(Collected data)

┌──

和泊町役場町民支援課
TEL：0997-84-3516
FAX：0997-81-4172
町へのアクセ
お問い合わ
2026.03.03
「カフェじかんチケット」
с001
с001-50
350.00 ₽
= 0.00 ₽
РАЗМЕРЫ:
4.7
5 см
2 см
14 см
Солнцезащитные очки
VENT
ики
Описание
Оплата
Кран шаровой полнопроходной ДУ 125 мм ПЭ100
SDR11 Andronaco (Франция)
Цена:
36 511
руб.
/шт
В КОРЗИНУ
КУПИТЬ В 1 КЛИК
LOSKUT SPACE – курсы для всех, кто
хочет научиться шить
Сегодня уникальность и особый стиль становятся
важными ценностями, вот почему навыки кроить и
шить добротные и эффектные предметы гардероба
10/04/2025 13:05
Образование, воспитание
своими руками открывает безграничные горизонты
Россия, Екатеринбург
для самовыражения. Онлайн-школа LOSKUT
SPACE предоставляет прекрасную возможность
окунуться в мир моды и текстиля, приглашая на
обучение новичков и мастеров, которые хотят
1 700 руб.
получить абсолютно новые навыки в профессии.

└──
┌──

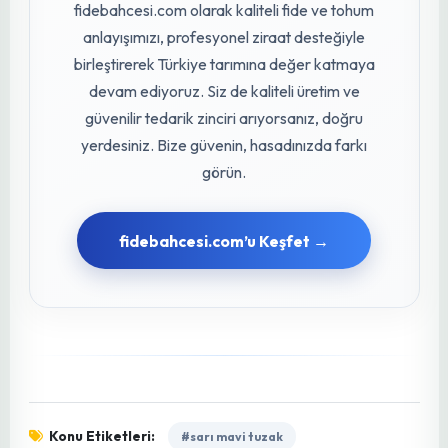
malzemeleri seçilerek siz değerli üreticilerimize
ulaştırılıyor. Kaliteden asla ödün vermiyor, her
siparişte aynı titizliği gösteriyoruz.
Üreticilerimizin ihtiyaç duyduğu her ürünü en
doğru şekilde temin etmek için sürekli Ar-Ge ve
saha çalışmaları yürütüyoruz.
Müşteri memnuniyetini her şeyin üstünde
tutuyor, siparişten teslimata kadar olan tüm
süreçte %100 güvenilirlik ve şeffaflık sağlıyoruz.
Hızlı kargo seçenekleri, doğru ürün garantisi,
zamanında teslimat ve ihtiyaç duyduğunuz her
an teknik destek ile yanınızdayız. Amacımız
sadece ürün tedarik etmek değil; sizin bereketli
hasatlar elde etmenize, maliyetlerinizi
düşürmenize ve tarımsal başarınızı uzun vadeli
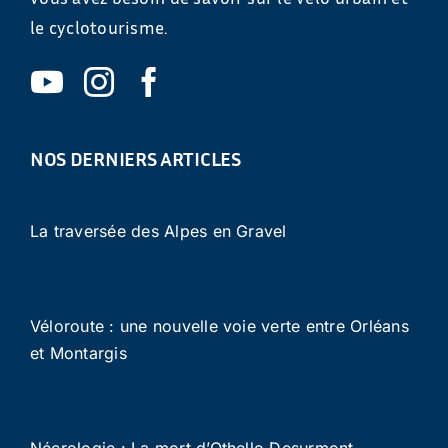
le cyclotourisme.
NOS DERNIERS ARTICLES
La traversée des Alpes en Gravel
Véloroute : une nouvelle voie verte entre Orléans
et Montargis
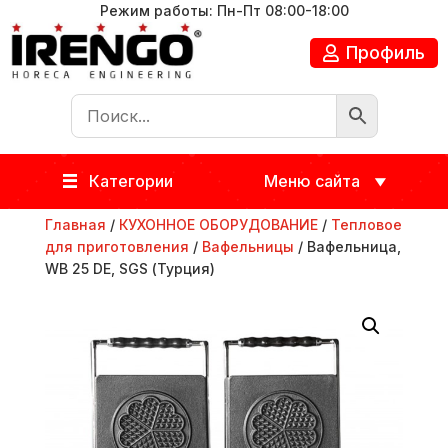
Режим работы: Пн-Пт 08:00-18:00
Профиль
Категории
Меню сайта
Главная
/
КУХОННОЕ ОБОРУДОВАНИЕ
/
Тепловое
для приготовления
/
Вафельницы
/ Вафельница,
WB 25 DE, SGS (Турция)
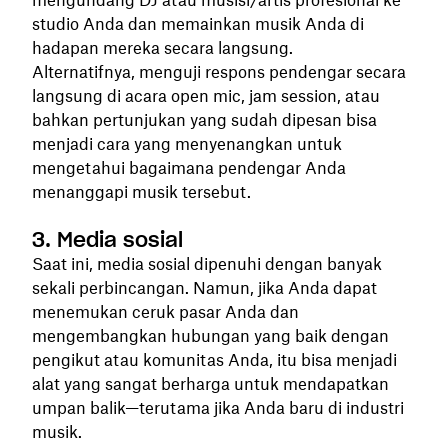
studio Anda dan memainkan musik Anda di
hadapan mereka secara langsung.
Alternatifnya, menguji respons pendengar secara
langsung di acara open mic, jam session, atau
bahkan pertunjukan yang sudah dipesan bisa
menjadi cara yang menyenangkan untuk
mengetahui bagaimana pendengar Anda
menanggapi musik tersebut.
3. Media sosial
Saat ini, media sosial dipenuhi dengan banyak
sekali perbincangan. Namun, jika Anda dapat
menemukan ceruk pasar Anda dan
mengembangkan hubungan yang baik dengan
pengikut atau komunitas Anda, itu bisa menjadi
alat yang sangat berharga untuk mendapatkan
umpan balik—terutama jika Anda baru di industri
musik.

└──

Requirement >> Each line carrying the string "ihtiyaç" should be copied out from the entries.

Response to this exercise >>
Üreticilerimizin ihtiyaç duyduğu her ürünü en
zamanında teslimat ve ihtiyaç duyduğunuz her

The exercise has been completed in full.